[RECORDS PROVIDED Boundary: Start]
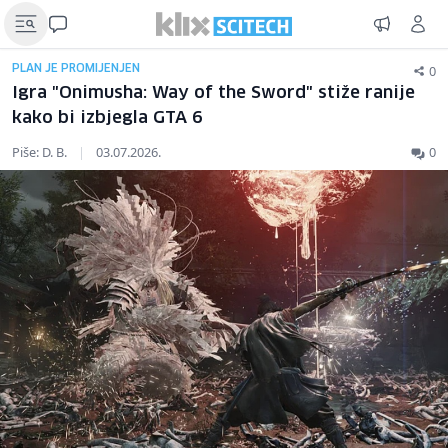
0
PLAN JE PROMIJENJEN
Igra "Onimusha: Way of the Sword" stiže ranije
kako bi izbjegla GTA 6
Piše: D. B.
|
03.07.2026.
0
[RECORDS PROVIDED Boundary: End]
Your answer is an exact copy of the records above, stripped of pictures.

- SOLUTION FOR THIS EXERCISE
0
PLAN JE PROMIJENJEN
Igra "Onimusha: Way of the Sword" stiže ranije
kako bi izbjegla GTA 6
Piše: D. B.
|
03.07.2026.
0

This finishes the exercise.